We hebben wat tijd te doden in Klaksvík voordat we kunnen inchecken. Nou ja, doden? Leven! Het plan is om naar de Klakkur te wandelen, een piek ten westen van de baai. Volgens ooggetuigenverklaringen wacht ons daar een fenomenaal uitzicht op meerdere eilanden. Volgens diezelfde verklaringen valt deze wandeling in de categorie “low effort, high reward”. Het eerste stuk is niet heel interessant; we rijden met de auto zover mogelijk over een gravelpad omhoog tot we door de sneeuw niet verder kunnen. Daar parkeren we de auto en vervolgen we wandelend het pad. In redelijke beschutting stijgen we tot we bij een waterreservoir komen. Er ligt een laagje ijs op het water. Vanaf dat punt krijgt de wind plotseling vrij spel. Gelukkig hebben we mutsen, handschoenen en windjacks mee. Maar dan krijgen we ook nog een striemende hagelbui om onze oren. Gehurkt wachten we af tot de bui over is, met onze hoofden weggedoken in onze capuchons. Het duurt een kwartier tot de hagel stopt, maar de storm blijft. We besluiten dat dit boven onze macht is. Het milde weer heeft ons genekt. We lopen terug naar de auto en warmen onszelf op met kleinsteedse genoegens: een lekkere lunch, een investering in de lokale bierbrouwerij (Föroya Bjór), een paar uurtjes zwemmen in het binnenzwembad, en een heerlijk comfortabel appartementje genaamd Brekkustova.

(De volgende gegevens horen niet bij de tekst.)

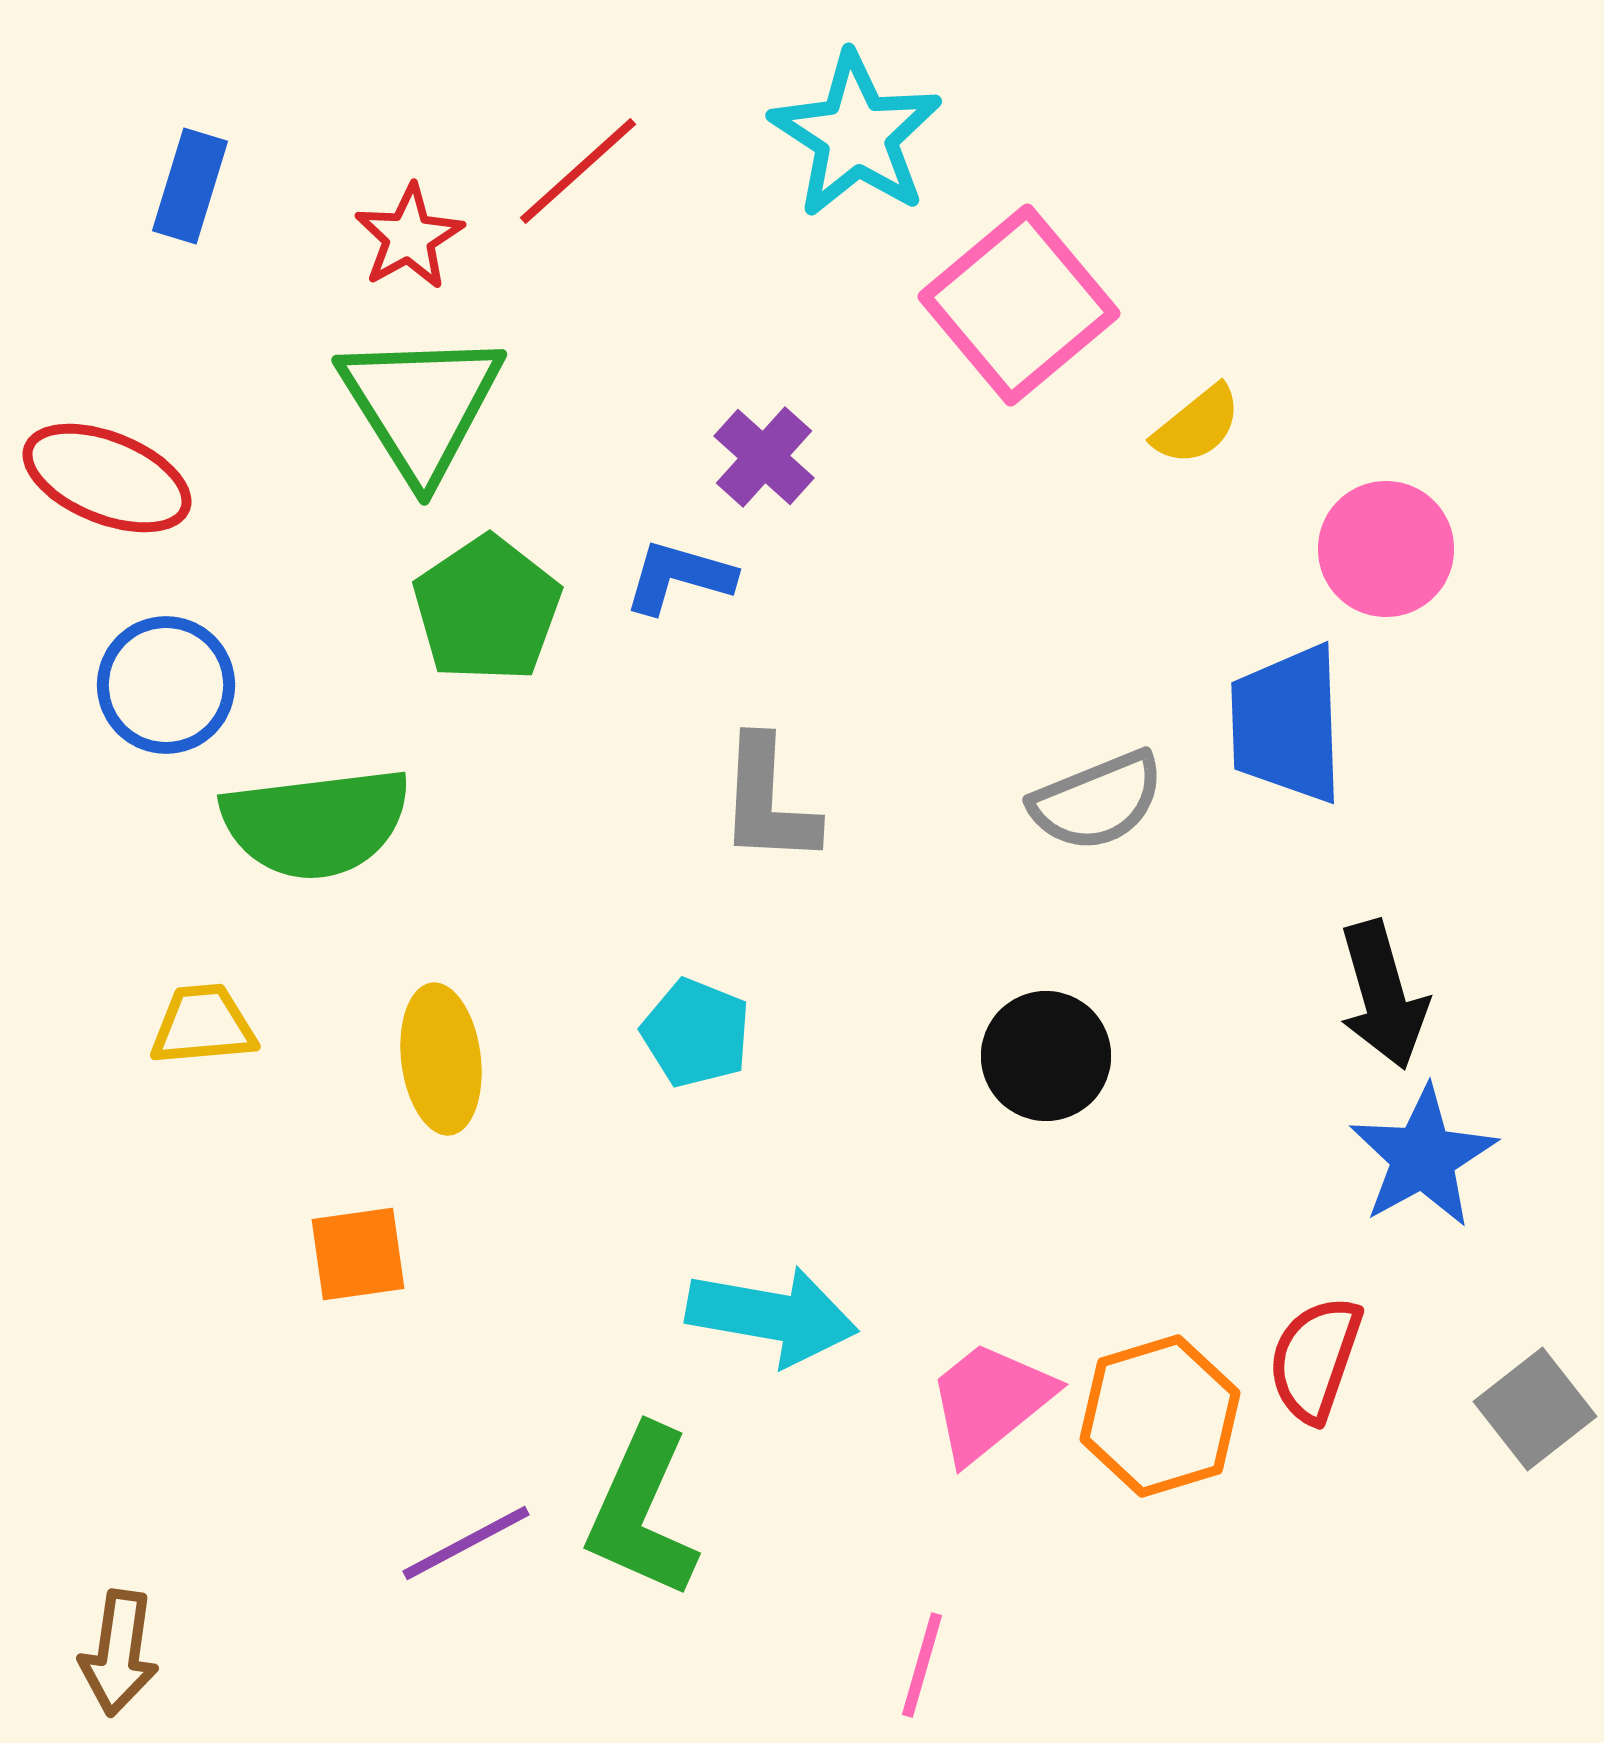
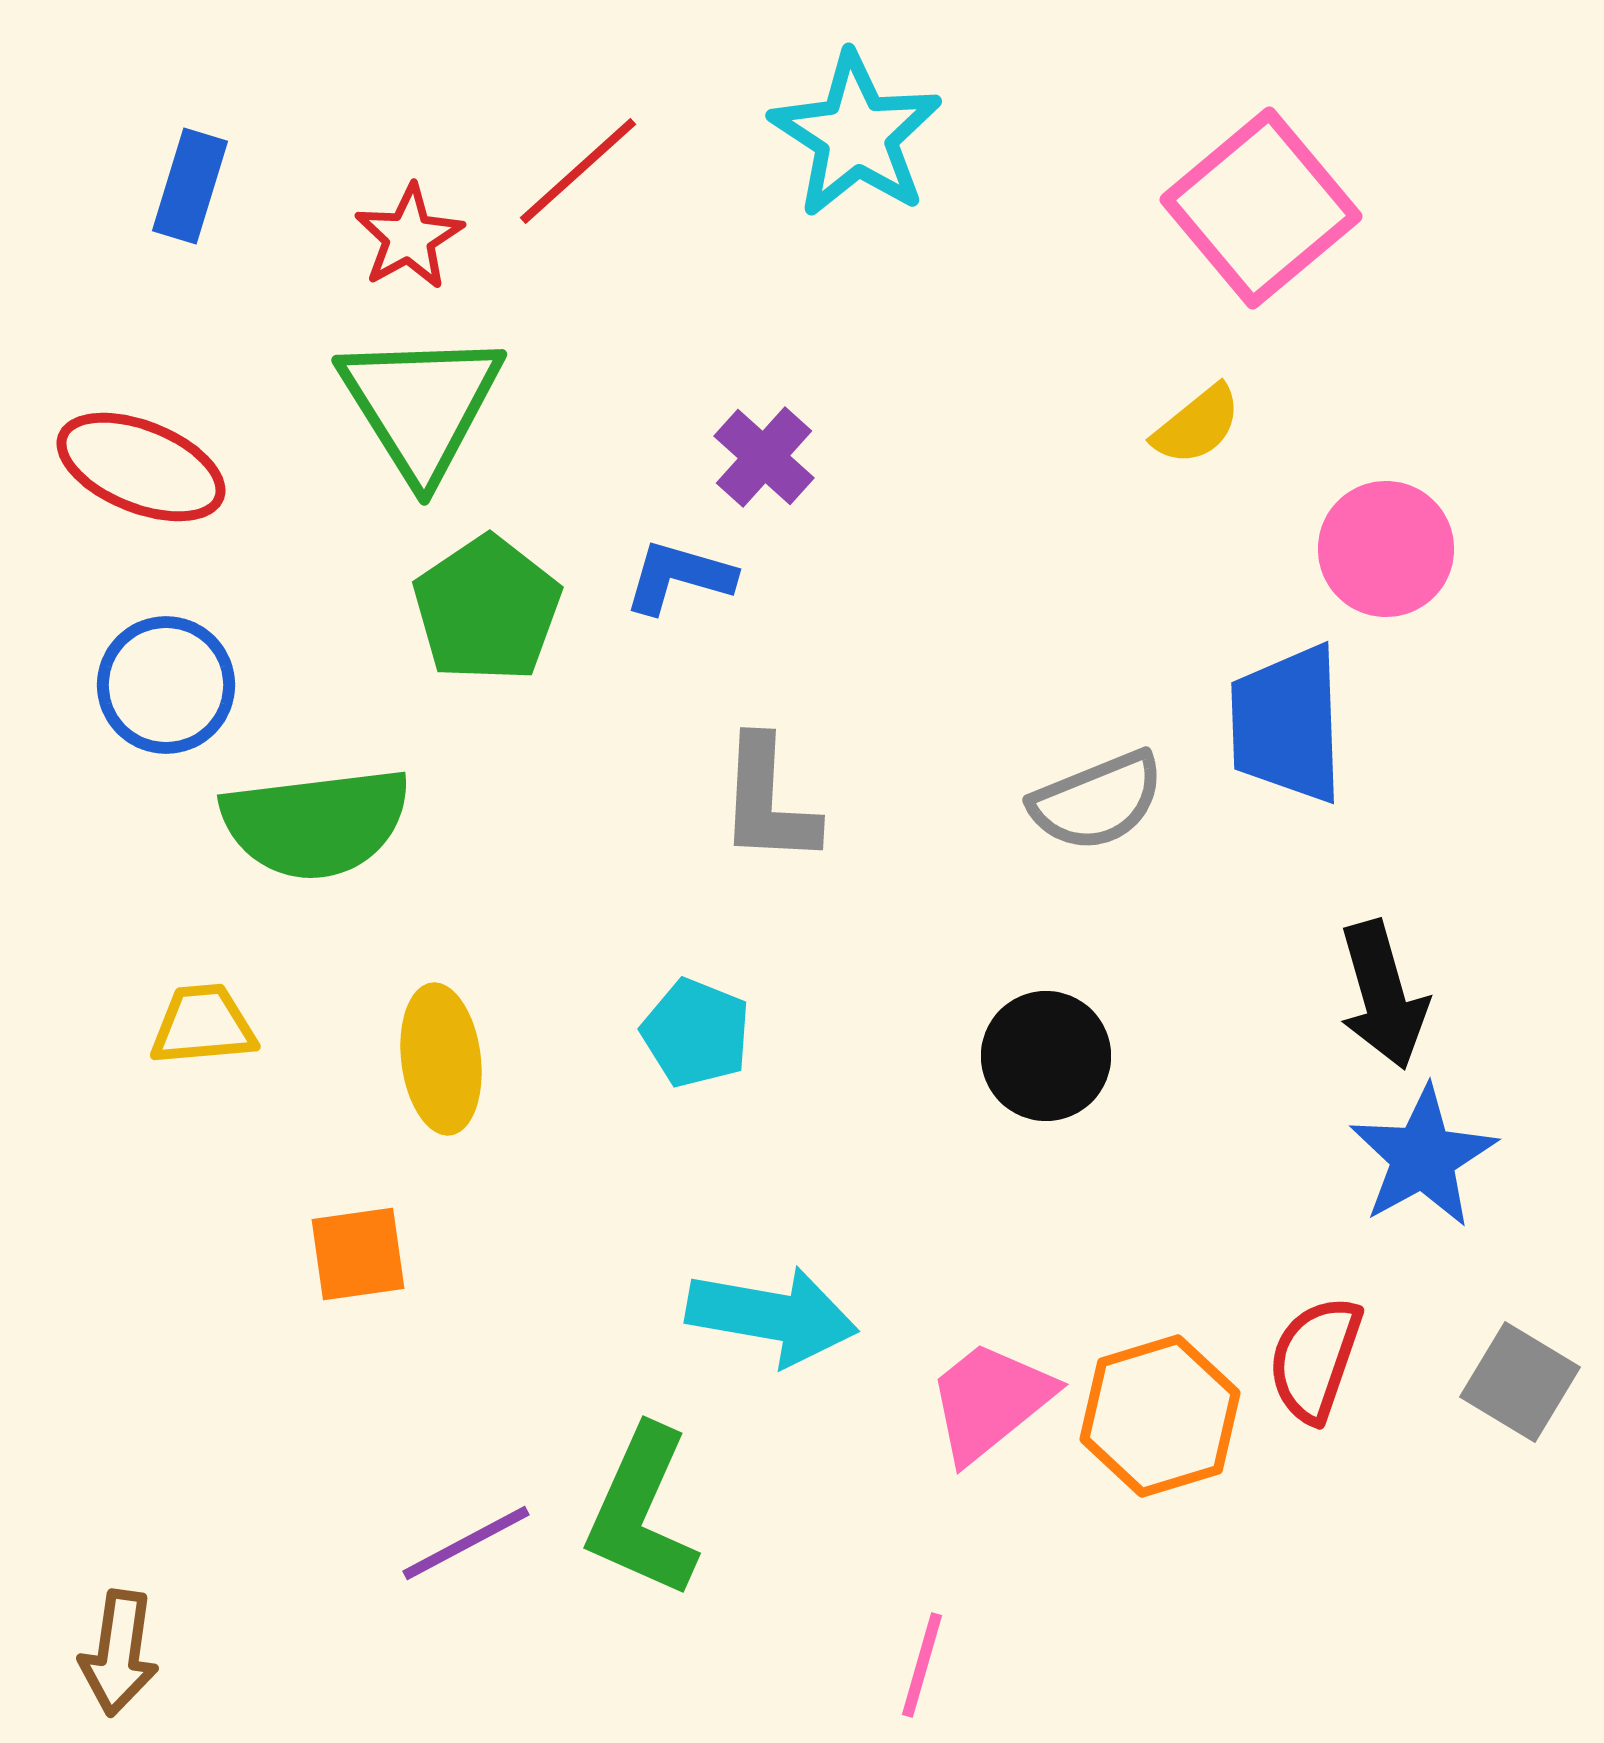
pink square: moved 242 px right, 97 px up
red ellipse: moved 34 px right, 11 px up
gray square: moved 15 px left, 27 px up; rotated 21 degrees counterclockwise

De volgende dag zijn de weersomstandigheden iets gunstiger. We overwegen een wandeling aan de andere kant van Klaksvík maar besluiten na rijp beraad een tweede toppoging te doen op de route van gisteren. Tessel heeft het er mentaal moeilijk mee. De grond in het tweede deel van de route is nogal zompig, wat zwaar loopt. En er staat nog steeds een stevige wind. Maar de aanhouder wint; dit keer lukt het ons om de wandeling te voltooien. Het uitzicht is inderdaad een geweldige beloning voor de inspanning.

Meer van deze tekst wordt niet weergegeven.